ABOUT THIS EXERCISE. Those lines of the records that contain "avec" are to be located and copied.

TASK MATERIAL.
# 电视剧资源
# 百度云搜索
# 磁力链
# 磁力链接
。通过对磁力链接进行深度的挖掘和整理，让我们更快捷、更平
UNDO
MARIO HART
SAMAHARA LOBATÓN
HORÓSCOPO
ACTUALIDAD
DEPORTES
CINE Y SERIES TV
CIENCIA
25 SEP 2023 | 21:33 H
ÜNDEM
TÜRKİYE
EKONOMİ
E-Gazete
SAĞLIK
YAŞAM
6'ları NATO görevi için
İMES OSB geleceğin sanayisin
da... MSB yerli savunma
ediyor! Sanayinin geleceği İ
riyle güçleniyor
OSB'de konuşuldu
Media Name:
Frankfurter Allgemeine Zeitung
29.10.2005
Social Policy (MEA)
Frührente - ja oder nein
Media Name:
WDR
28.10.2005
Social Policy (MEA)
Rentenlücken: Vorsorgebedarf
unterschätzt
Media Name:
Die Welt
==
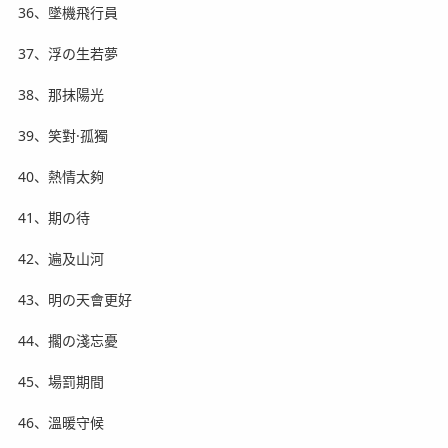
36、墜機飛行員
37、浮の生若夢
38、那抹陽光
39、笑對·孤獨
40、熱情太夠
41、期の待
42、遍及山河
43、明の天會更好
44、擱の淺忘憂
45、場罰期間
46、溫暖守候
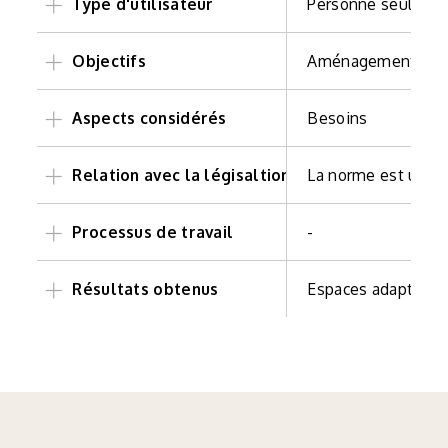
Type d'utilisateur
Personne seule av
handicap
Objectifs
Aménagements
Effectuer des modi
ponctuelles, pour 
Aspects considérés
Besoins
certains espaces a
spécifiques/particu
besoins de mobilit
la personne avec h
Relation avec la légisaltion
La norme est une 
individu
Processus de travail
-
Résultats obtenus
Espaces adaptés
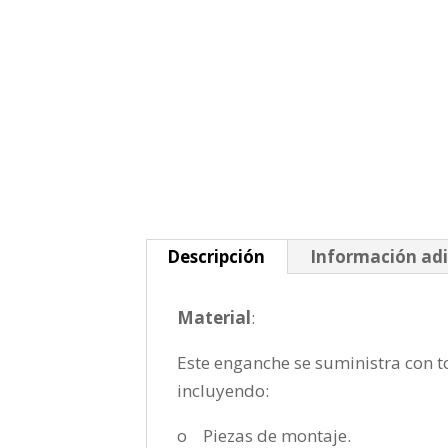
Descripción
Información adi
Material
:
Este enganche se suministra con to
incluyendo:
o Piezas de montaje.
--
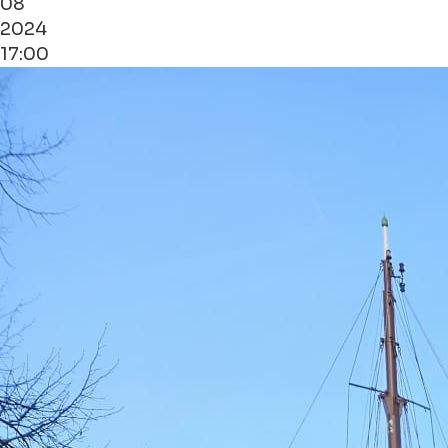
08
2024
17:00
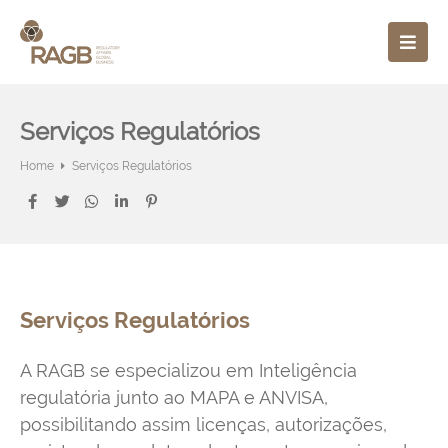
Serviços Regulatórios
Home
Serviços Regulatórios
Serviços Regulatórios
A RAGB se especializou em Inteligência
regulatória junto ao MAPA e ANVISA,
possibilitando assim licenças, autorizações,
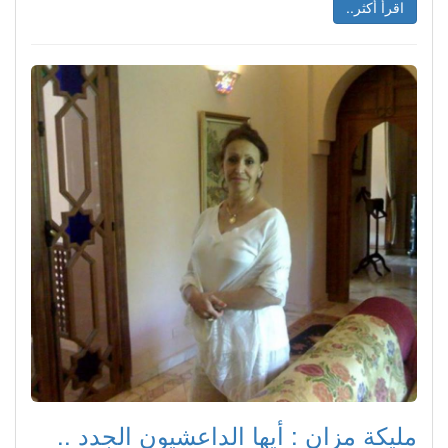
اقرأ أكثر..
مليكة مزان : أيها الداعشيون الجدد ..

FINISHED EXERCISE.
la personne avec h
Relation avec la légisaltion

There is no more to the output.